FICO, which notes that the scores can't be used for insurance underwriting purposes, declined to say whether the score is being used by any clients yet. But the company has estimated that 2 million to 3 million Americans would be scored by this year, with that number set to rise to around 10 million by fall.
Asking a person how much he or she earns for a living is off-limits in most circles. But credit-card issuers and other companies can get a good idea of how much you make through an outside source.
Experian, one of the three national credit reporting agencies, last March introduced a product that predicts an individual's annual wages rounded to the nearest thousand dollars. The Income Insight W2 is based on the borrower's credit report.
"The intuitive explanation is that if you can maintain a mortgage or credit-card payment at a certain level each month, you're earning a minimum amount," said Brannan Johnston, vice president of income and assets at Experian.

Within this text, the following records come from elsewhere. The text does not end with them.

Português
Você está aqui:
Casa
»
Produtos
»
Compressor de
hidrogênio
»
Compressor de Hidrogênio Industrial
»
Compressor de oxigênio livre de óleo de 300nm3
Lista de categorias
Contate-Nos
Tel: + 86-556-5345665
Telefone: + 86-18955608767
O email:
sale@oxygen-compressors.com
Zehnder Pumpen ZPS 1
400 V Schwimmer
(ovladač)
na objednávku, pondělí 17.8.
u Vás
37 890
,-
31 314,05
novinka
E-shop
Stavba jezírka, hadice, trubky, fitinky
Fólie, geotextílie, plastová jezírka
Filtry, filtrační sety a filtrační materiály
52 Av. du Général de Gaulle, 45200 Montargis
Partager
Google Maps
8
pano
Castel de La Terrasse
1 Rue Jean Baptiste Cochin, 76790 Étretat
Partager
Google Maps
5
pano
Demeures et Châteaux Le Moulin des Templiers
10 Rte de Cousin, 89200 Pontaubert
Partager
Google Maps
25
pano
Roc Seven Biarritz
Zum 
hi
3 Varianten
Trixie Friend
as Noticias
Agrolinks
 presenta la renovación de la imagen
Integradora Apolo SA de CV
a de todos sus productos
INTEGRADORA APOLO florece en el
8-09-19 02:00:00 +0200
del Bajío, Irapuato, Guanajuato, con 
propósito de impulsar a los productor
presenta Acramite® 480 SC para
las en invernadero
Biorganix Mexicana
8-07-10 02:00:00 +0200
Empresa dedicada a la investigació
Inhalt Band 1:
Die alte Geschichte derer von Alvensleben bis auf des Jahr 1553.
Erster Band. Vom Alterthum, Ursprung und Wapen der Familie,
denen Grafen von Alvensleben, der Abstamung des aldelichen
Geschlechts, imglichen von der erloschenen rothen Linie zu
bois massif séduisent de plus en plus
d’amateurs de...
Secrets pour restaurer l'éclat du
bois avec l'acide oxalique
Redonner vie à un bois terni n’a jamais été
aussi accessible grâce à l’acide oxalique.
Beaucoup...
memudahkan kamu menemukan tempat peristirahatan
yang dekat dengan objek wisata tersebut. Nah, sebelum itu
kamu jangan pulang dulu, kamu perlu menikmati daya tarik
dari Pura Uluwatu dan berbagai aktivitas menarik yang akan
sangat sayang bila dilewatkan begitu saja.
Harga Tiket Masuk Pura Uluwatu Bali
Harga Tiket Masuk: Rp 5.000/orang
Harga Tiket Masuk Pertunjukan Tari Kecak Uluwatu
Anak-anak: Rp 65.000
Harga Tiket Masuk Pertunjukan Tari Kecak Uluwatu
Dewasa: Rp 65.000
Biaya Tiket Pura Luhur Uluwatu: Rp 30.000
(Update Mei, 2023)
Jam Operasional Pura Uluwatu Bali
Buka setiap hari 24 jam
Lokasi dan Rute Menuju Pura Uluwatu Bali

The W2 is a variation of an income forecaster the company rolled out in 2009, which predicted total household income, including investment income and spousal income. The singling out of the individual's wages was a response to new credit-card regulations that require card issuers to assess card applicants' ability to afford their credit lines.
Although credit-card issuers are the most common users of the Income Insight W2, Johnston notes that many other companies — including debt collectors — also use it to gauge how much individuals are earning.
The items you put in your shopping cart aren't free from scrutiny, either. FICO says it has helped a third of the 100 largest U.S. retailers target their marketing based on customer buying patterns.
FICO declined to detail its roster of retail clients. But the warehouse discount club Sam's Club says it worked with the company to develop its eValues program, introduced about two years ago, that offers premium members personalized discounts.
Sam's Club uses its vast database of member transactions to determine "propensity scores," which gauge the likelihood that a customer would act on a particular discount. The scores even factor in the best time to offer that discount. For example, a customer who just bought three boxes of bulk cereal wouldn't be offered a discount on the same items right away.
So far, the program seems to be working. The company says that premium membership — which costs $100 a year, compared with $40 a year for standard membership — has more than doubled since eValues was launched. Customers who redeem an eValue discount also make more than twice as many trips to the store and tend to buy far more items during each visit, according to the company.
Although the scores aren't available to members, the company notes that shoppers are clearly benefiting from them.
"It's kind of like the eHarmony of couponing — we find the very best offers for the customer," said Catherine Corley, vice president of member program development at the company.